Under the background of global warming, precipitation extremes are the main reasons for the cause of drought-flood disasters at local scales. Regional evaluations on the spatial and temporal variations of precipitation extremes are needed for comprehensively understanding the precipitation-related natural disasters. In this study, ten extreme precipitation indices from 17 meteorological stations in the Hanjiang River Basin, China, were computed and their spatial and temporal variations were analyzed using linear tendency method, based on daily precipitation data for the period of 1960–2015. Results indicated that consecutive dry days, number of heaviest precipitation days, maximum 1-day precipitation, very wet day precipitation, extremely wet day precipitation, and simple precipitation intensity index exhibited non-significant increasing trends. Consecutive wet days, number of heavy precipitation days, maximum 5-day precipitation, and total wet day precipitation exhibited non-significant decreasing trends. Using Mann-Kendall test, cumulative anomaly method, and moving t test for cross-validation, an abrupt increase was detected in 1978 for both very wet day precipitation and extremely wet day precipitation and for both these two indices, there were two significant periodic variation cycles, i.e., 1–2 years and 4 years, and in addition, extremely wet day precipitation had a change cycle of 8 years.

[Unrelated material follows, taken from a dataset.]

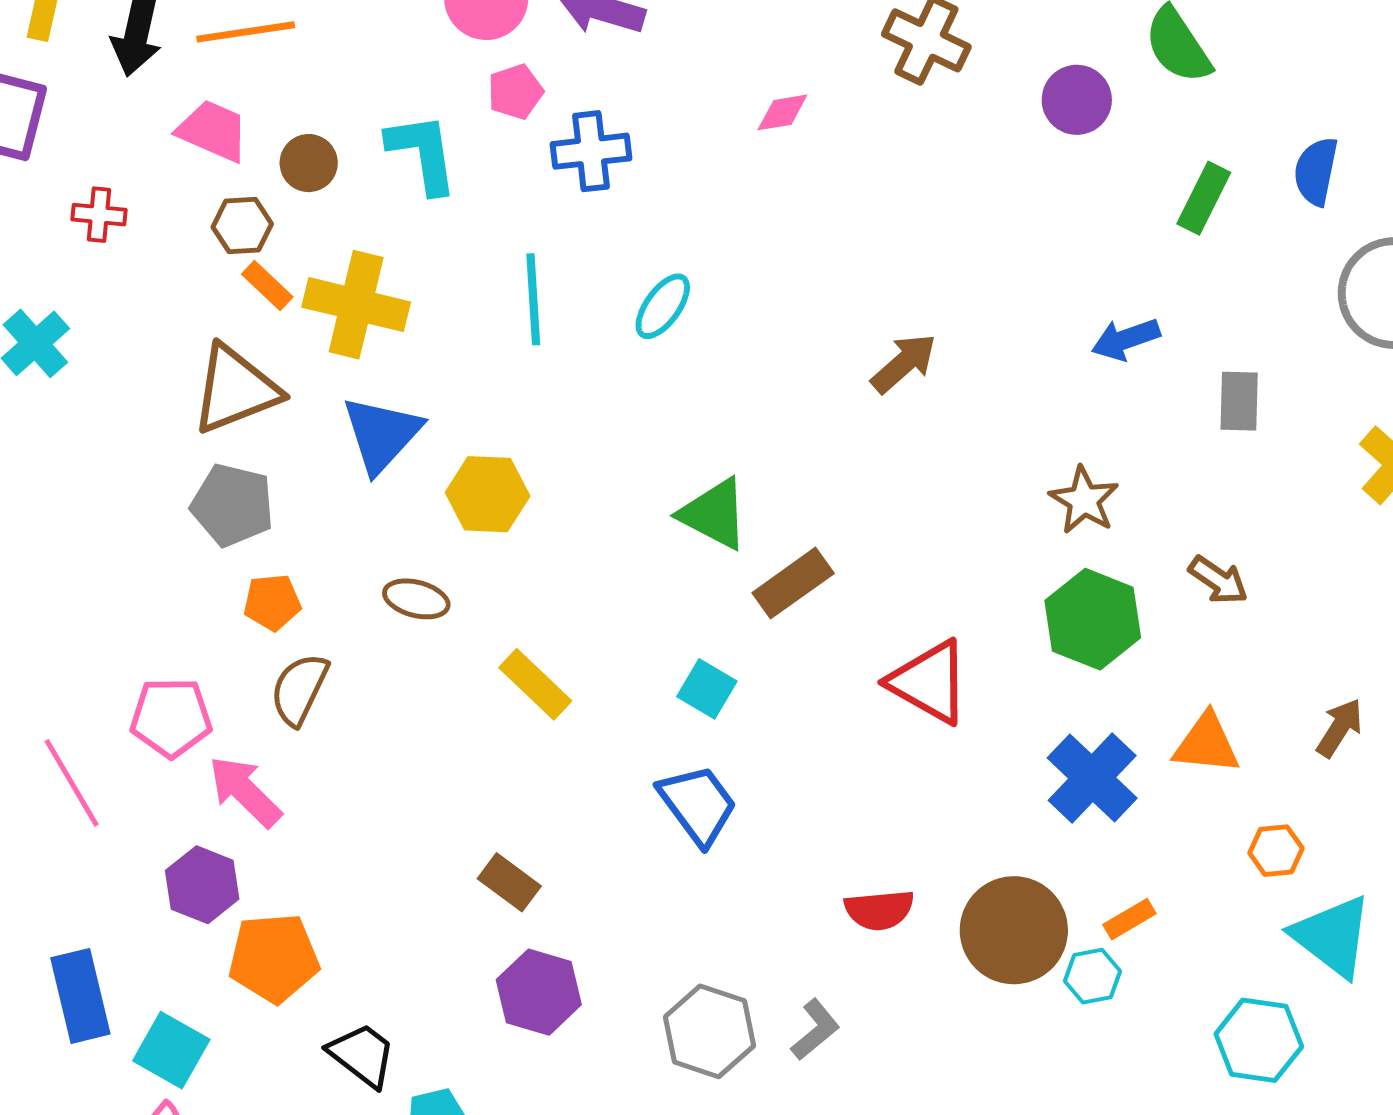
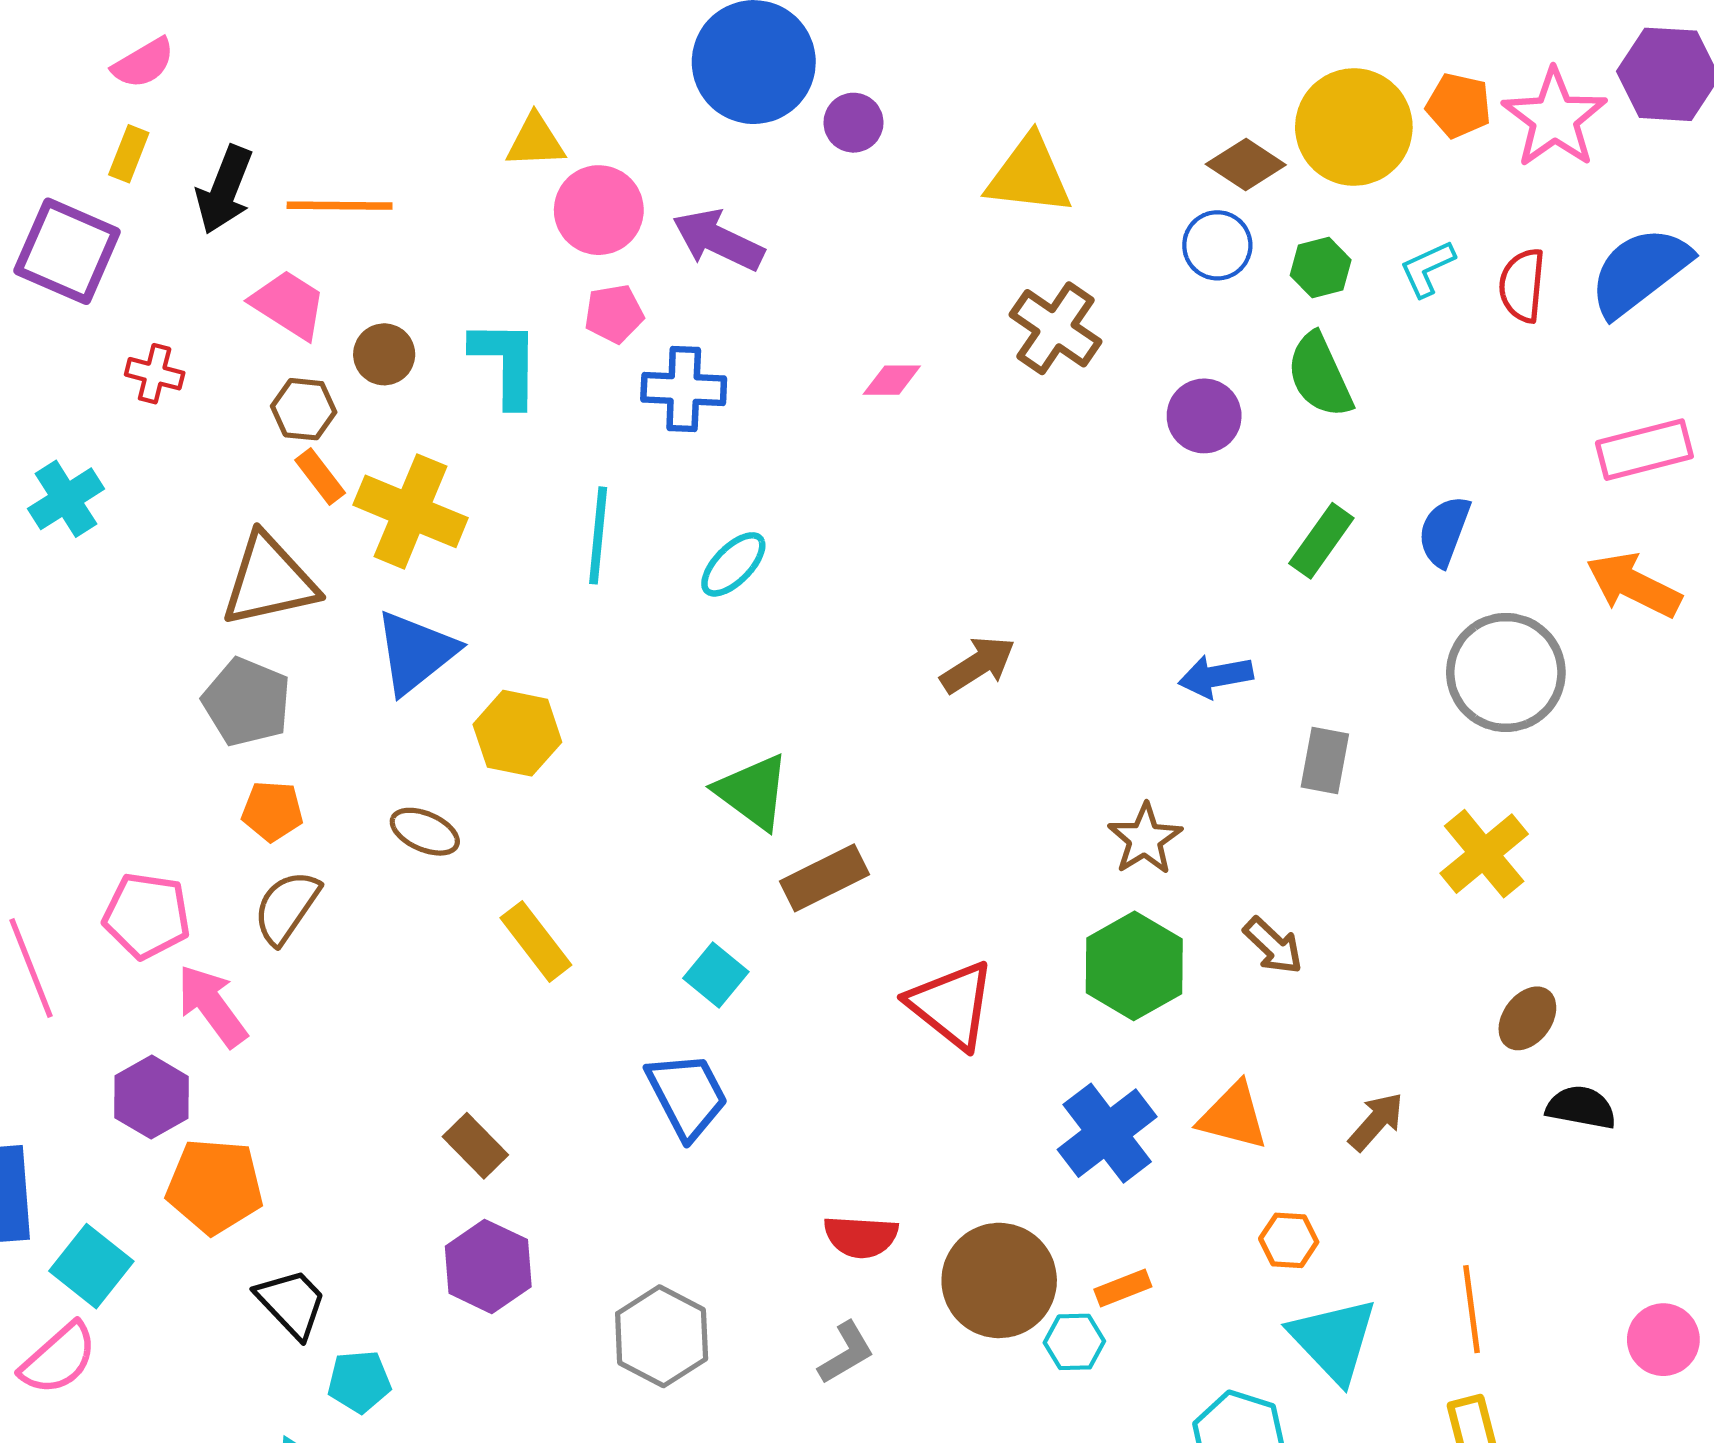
gray L-shape: (815, 1030) -> (846, 1353), moved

The cross-wavelet transform method suggested that Pacific Decadal Oscillations and Sea Surface Temperature might be the two driving factors of extreme precipitation variation. The changing trends of precipitation extremes showed regional differences, but the stations with significant trends were not clustered. All the indices were highly correlated with each other, except for the number of consecutive dry days and consecutive wet days. The contribution of extreme precipitation to total precipitation revealed a non-significant increase in the study area. There were negative correlations between most of the indices and elevation with high level of significance. Changes of large-scale atmospheric circulation showed an increasing geopotential height and a weakened summer monsoon and had an impact on the variations of extreme precipitation.